本官手持户部正式勘合,印鉴齐全、字号在册,是正经公务调拨,并非私窃仓粮,不过是提前转运赈粮应急。”
“可…”
“可什么可!”黄承业眼底闪过狠色,语气陡然阴狠,“本官奉旨调度赈济钱粮,是户部司职本分!
你区区守仓头目,竟敢以私权阻挠六部公务、贻误赈灾要务,今夜真若因你阻拦,导致流民生乱,朝堂追责,你便是首罪,株连自身,祸及家人!”

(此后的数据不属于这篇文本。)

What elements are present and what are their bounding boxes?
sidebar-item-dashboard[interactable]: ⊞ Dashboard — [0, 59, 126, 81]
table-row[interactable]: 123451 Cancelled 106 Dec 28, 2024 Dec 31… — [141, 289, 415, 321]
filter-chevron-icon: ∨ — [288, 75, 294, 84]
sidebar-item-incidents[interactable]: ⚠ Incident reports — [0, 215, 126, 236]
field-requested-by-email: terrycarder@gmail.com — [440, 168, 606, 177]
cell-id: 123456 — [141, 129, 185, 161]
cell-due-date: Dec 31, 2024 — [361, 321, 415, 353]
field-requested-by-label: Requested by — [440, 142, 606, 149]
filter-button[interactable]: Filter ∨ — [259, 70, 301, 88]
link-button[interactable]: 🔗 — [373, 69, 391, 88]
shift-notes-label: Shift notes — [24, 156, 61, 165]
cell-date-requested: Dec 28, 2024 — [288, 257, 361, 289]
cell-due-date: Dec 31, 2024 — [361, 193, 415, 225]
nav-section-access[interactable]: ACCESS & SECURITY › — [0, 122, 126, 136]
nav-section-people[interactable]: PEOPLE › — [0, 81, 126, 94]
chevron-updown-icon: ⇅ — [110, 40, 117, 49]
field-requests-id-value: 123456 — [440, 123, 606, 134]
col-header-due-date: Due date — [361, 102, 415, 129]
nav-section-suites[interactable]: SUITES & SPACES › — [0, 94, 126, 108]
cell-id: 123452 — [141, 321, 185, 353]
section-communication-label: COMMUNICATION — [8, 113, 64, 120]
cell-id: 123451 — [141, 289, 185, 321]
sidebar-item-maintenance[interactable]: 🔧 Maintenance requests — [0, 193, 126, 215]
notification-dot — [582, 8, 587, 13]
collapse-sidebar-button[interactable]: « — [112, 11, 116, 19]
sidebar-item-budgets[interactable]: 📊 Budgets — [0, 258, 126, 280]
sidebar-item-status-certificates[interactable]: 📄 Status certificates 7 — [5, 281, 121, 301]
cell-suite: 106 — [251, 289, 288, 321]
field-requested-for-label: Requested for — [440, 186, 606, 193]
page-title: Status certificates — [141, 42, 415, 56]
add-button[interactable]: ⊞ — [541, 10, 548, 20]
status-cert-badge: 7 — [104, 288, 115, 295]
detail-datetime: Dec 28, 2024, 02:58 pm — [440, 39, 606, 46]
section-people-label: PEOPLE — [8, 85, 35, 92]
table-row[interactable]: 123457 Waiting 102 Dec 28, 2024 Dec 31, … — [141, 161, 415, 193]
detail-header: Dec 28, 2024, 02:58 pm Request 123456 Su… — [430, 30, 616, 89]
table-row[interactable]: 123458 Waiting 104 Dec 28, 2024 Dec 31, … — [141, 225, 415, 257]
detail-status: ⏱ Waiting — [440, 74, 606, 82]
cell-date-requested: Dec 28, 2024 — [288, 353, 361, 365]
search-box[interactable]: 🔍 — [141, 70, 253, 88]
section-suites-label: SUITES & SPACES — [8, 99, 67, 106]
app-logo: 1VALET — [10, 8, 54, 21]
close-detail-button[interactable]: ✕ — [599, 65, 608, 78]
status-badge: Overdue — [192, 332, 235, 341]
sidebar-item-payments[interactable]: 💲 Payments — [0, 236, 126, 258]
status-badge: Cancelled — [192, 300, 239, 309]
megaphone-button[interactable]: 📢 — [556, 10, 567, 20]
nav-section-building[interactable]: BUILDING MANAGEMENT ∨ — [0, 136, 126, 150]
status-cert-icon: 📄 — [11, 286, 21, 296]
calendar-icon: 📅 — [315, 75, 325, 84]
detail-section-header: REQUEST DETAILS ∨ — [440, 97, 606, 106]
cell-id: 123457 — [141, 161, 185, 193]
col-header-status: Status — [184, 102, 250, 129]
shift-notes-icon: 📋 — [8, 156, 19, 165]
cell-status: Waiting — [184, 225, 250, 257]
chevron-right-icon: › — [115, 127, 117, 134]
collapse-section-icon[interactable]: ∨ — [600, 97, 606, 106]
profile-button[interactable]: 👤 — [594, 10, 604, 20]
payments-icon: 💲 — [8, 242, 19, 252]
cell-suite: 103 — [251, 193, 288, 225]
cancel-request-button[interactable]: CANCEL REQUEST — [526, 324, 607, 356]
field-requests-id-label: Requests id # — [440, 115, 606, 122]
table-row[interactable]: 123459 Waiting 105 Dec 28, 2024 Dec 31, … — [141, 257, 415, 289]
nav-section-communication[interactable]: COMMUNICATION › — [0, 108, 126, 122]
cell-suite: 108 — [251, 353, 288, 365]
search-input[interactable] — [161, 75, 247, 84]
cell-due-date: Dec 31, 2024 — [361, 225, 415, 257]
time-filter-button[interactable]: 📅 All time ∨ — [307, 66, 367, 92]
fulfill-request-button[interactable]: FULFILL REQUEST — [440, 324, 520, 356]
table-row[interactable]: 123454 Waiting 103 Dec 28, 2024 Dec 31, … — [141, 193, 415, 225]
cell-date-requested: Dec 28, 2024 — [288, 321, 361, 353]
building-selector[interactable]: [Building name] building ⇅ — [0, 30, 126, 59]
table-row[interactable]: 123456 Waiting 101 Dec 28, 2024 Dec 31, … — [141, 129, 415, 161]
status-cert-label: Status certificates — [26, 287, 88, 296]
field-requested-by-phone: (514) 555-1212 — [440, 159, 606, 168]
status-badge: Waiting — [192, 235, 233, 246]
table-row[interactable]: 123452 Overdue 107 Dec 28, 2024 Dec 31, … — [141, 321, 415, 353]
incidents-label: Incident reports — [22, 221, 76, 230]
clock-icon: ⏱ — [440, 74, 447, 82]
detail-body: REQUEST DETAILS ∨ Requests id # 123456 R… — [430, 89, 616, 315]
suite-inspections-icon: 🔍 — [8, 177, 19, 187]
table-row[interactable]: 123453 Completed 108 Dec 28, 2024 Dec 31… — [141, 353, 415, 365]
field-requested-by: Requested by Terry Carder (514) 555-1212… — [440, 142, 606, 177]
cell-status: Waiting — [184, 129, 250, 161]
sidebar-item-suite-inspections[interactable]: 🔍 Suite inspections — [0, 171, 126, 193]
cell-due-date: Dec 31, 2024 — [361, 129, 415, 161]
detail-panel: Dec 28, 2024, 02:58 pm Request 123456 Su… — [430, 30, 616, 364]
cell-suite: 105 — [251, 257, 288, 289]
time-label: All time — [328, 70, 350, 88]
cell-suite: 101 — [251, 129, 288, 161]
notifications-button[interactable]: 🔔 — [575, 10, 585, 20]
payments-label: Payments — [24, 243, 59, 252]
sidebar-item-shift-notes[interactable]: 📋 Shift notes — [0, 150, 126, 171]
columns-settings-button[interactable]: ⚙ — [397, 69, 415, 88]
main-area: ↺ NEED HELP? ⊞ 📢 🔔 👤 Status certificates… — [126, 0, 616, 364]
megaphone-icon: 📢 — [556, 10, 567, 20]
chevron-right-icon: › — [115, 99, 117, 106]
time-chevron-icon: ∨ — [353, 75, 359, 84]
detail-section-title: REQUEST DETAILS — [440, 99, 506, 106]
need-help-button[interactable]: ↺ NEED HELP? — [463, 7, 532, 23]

这话莫说那库丁头领,就是其身后的众人都不自觉的后退躲开了。
“还不滚开!”
“是是,这就撤封开仓。”
“你们也帮着收拾!”
“啊?不是滚…遵命。”
库里面成箱银锭码放整齐,江南绸缎北疆狐裘皮货堆叠如山,名贵药材,海外香料,山珍海货应有尽有。
库丁们目瞪口呆,不是说就一堆陈粮皮货,怎么有这么多金银财宝呢?
他们是后来被调来负责看守的,并没有看过里面有什么,封条早就贴上了。
脚夫们南来北往的货见多了,知道东西再好也跟他们没关系,手脚麻利,抬箱、捆货、装粮,动静渐起,木箱磕碰、麻袋摩擦、骡马低鸣的声响。
所有人都只顾着眼前的财物与差事,无人留意,黄承业身后那名自始至终蒙面遮容、沉默不语的蒙面人,悄然脱离人群,独自穿梭在连片仓房深处。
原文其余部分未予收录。